- EXERCISE OBJECTIVE: From the first line of the listing to the last, set down everything exactly, but skip the images.

■ ■ ■ ■ ■ ■ ■

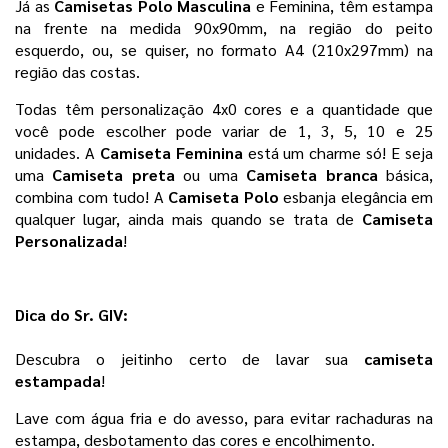
Já as 
Camisetas Polo Masculina 
e Feminina, têm estampa 
na frente na medida 90x90mm, na região do peito 
esquerdo, ou, se quiser, no formato A4 (210x297mm) na 
região das costas.
Todas têm personalização 4x0 cores e a quantidade que 
você pode escolher pode variar de 1, 3, 5, 10 e 25 
unidades. 
A
 Camiseta Feminina
 está um charme só! E seja 
uma 
Camiseta preta 
ou uma 
Camiseta branca 
básica, 
combina com tudo! A 
Camiseta Polo
 esbanja elegância em 
qualquer lugar, ainda mais quando se trata de 
Camiseta 
Personalizada
! 
Dica do Sr. GIV:
Descubra o jeitinho certo de lavar sua 
camiseta 
estampada
!
Lave com água fria e do avesso, para evitar rachaduras na 
estampa, desbotamento das cores e encolhimento. 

■ ■ ■ ■ ■ ■ ■

- RESPONSE TO THIS EXERCISE:
Já as 
Camisetas Polo Masculina 
e Feminina, têm estampa 
na frente na medida 90x90mm, na região do peito 
esquerdo, ou, se quiser, no formato A4 (210x297mm) na 
região das costas.
Todas têm personalização 4x0 cores e a quantidade que 
você pode escolher pode variar de 1, 3, 5, 10 e 25 
unidades. 
A
 Camiseta Feminina
 está um charme só! E seja 
uma 
Camiseta preta 
ou uma 
Camiseta branca 
básica, 
combina com tudo! A 
Camiseta Polo
 esbanja elegância em 
qualquer lugar, ainda mais quando se trata de 
Camiseta 
Personalizada
! 
Dica do Sr. GIV:
Descubra o jeitinho certo de lavar sua 
camiseta 
estampada
!
Lave com água fria e do avesso, para evitar rachaduras na 
estampa, desbotamento das cores e encolhimento. 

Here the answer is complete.